SUPPLIED DATA
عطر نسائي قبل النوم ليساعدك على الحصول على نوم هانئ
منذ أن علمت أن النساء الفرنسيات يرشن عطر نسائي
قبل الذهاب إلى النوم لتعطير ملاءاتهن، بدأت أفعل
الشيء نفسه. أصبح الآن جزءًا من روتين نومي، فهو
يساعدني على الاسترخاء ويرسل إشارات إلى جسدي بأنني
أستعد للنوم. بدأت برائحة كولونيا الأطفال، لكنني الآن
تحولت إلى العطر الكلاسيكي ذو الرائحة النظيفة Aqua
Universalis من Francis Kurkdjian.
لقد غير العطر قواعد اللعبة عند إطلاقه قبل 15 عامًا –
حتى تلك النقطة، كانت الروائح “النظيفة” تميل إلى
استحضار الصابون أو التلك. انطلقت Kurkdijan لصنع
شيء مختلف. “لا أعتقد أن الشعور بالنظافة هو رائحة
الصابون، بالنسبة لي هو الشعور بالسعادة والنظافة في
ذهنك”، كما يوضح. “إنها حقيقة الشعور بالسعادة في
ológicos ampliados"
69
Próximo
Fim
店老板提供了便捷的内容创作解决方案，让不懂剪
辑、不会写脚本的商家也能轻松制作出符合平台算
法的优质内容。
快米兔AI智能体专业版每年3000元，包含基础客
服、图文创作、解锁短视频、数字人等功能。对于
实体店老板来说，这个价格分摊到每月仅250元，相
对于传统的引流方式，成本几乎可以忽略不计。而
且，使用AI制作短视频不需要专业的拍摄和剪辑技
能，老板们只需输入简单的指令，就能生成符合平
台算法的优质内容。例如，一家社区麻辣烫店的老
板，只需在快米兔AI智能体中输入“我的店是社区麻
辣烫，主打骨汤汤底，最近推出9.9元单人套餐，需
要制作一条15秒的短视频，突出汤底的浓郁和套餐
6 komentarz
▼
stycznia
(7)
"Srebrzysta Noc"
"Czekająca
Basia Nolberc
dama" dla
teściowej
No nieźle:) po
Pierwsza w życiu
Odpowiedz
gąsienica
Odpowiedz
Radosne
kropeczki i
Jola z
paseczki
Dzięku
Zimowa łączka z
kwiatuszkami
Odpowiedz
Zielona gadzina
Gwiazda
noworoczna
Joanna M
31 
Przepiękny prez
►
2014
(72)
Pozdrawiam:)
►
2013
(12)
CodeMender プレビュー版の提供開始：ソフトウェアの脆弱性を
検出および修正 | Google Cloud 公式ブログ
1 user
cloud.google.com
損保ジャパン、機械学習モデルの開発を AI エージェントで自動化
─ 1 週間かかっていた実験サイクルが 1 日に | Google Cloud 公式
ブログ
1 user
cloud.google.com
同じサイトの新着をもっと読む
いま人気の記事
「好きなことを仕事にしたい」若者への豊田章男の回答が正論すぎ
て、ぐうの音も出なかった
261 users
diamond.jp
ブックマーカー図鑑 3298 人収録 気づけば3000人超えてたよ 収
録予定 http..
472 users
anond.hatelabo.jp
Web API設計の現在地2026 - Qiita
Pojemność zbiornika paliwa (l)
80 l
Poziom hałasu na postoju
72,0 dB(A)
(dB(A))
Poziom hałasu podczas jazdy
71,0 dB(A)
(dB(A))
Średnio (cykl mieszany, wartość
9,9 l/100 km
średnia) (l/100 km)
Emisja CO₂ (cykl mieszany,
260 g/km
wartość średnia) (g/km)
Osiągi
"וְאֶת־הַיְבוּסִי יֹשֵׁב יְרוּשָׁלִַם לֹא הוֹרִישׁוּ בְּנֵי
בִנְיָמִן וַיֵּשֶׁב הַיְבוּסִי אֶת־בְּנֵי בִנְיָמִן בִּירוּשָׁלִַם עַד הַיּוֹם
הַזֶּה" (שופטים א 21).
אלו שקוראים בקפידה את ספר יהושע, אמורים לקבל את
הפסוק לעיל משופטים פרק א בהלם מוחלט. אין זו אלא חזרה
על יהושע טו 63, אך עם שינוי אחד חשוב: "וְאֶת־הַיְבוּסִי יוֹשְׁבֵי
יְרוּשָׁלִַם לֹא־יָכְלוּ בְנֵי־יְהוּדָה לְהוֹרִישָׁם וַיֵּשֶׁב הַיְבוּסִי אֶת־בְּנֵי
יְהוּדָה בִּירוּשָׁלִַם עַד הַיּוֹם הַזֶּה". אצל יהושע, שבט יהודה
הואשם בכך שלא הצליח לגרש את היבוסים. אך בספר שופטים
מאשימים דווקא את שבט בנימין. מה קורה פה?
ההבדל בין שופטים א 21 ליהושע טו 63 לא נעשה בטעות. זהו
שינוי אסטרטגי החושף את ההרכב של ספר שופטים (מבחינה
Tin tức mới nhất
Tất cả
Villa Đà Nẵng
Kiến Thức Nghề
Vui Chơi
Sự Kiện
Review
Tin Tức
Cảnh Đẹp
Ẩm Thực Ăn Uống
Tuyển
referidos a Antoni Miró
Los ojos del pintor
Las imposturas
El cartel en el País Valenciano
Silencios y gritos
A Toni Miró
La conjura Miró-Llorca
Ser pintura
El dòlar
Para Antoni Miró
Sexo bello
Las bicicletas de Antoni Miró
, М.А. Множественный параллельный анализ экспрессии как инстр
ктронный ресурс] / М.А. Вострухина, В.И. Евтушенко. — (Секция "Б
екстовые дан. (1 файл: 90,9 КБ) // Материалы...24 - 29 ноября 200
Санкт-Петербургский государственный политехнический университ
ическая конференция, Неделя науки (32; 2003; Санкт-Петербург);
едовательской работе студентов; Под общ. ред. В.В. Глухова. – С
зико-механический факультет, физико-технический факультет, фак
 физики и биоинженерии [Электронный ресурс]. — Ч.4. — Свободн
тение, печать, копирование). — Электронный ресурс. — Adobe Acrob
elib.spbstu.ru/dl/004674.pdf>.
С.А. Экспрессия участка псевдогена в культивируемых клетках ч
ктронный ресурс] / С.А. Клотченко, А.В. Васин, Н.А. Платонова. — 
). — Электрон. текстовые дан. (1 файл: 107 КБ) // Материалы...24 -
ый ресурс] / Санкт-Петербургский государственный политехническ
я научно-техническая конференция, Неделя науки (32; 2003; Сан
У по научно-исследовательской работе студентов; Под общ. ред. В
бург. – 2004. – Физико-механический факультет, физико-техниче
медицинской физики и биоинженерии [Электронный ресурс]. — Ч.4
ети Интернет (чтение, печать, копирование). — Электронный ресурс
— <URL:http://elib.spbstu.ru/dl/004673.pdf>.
--
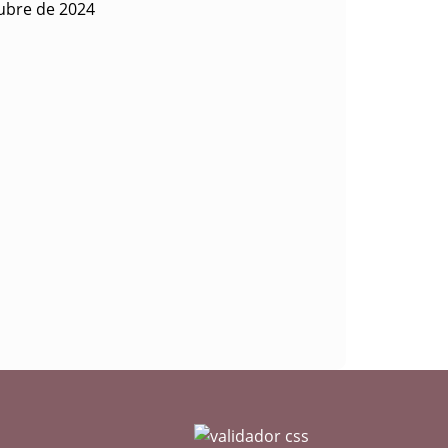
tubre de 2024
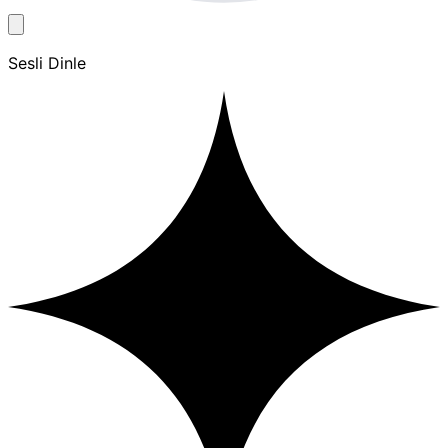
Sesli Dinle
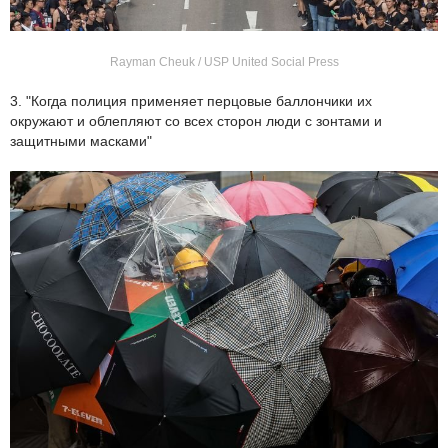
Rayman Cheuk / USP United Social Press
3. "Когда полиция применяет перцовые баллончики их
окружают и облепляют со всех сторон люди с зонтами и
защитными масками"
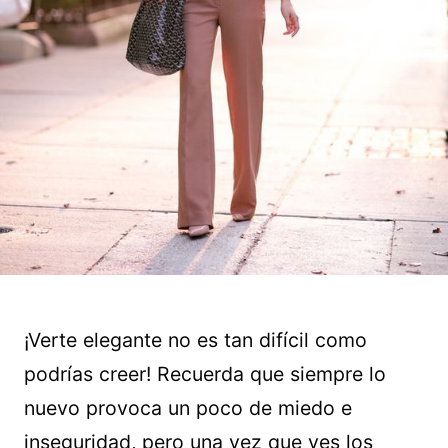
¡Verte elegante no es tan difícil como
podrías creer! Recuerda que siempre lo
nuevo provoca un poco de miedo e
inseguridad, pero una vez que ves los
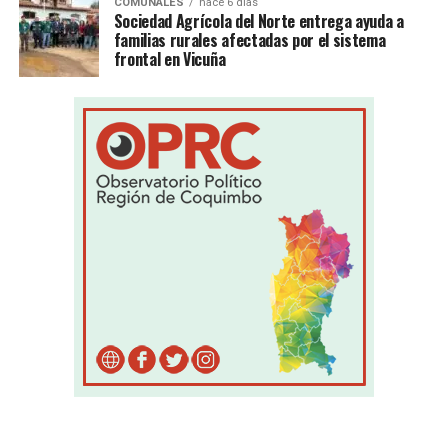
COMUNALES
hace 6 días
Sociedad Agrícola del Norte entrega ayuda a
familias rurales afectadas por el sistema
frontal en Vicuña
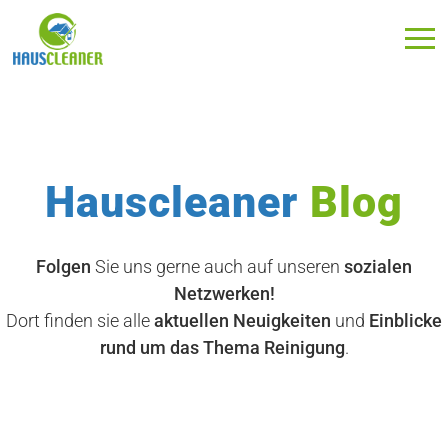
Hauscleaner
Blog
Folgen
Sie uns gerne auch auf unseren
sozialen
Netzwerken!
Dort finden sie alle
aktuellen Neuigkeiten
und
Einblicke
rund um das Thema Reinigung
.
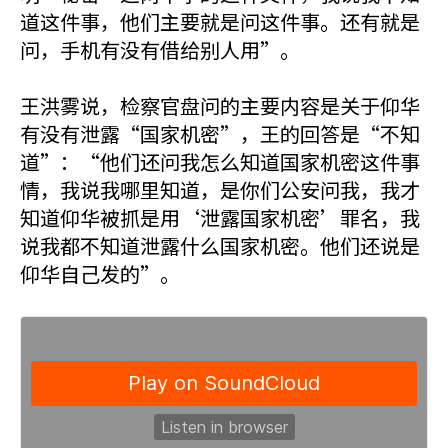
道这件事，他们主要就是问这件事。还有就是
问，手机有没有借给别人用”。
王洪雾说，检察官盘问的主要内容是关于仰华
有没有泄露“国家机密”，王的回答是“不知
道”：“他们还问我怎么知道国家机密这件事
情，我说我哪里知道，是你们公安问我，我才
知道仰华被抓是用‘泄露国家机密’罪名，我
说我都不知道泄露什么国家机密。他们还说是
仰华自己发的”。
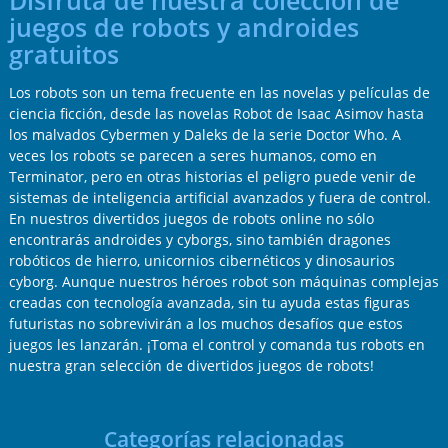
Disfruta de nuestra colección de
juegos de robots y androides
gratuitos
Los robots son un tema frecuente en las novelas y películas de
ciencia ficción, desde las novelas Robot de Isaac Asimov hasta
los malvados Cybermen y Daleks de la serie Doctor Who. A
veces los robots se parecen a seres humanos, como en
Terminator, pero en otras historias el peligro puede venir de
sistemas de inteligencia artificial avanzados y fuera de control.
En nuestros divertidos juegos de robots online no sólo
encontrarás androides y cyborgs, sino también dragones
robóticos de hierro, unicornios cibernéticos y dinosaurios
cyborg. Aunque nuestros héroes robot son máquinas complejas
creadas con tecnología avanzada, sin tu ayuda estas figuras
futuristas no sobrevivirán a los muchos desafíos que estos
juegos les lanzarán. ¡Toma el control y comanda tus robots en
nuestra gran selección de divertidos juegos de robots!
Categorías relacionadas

PROBLEM STATEMENT
Check each line of the entries, and copy the ones that contain "novelas".

YOUR RESPONSE
Los robots son un tema frecuente en las novelas y películas de
ciencia ficción, desde las novelas Robot de Isaac Asimov hasta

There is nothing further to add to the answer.